:: Exercise ::
With the pictures left aside, write out the entries that follow exactly.
****************************************
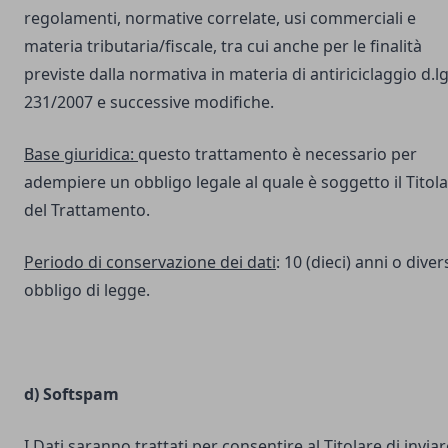
regolamenti, normative correlate, usi commerciali e
materia tributaria/fiscale, tra cui anche per le finalità
previste dalla normativa in materia di antiriciclaggio d.lg
231/2007 e successive modifiche.
Base giuridica:
questo trattamento è necessario per
adempiere un obbligo legale al quale è soggetto il Titol
del Trattamento.
Periodo di conservazione dei dati
: 10 (dieci) anni o dive
obbligo di legge.
d) Softspam
I Dati saranno trattati per consentire al Titolare di inviar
****************************************
:: Final answer ::
regolamenti, normative correlate, usi commerciali e
materia tributaria/fiscale, tra cui anche per le finalità
previste dalla normativa in materia di antiriciclaggio d.lg
231/2007 e successive modifiche.
Base giuridica:
questo trattamento è necessario per
adempiere un obbligo legale al quale è soggetto il Titol
del Trattamento.
Periodo di conservazione dei dati
: 10 (dieci) anni o dive
obbligo di legge.
d) Softspam
I Dati saranno trattati per consentire al Titolare di inviar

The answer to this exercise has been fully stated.